Could the records below be restated word for word, without a single picture?

[Data under study]
---
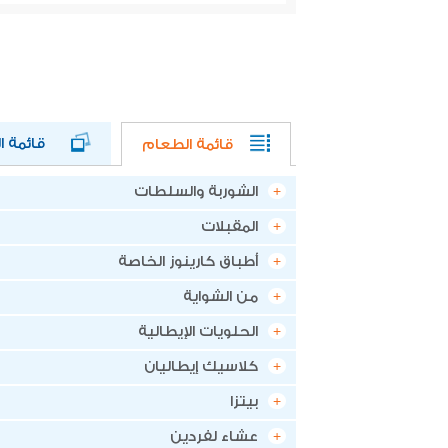
قائمة الط
قائمة الطعام
الشوربة والسلطات
المقبلات
أطباق كارينوز الخاصة
من الشواية
الحلويات الإيطالية
كلاسيك إيطاليان
بيتزا
عشاء لفردين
---
[Result of the exercise]
قائمة الط
قائمة الطعام
الشوربة والسلطات
المقبلات
أطباق كارينوز الخاصة
من الشواية
الحلويات الإيطالية
كلاسيك إيطاليان
بيتزا
عشاء لفردين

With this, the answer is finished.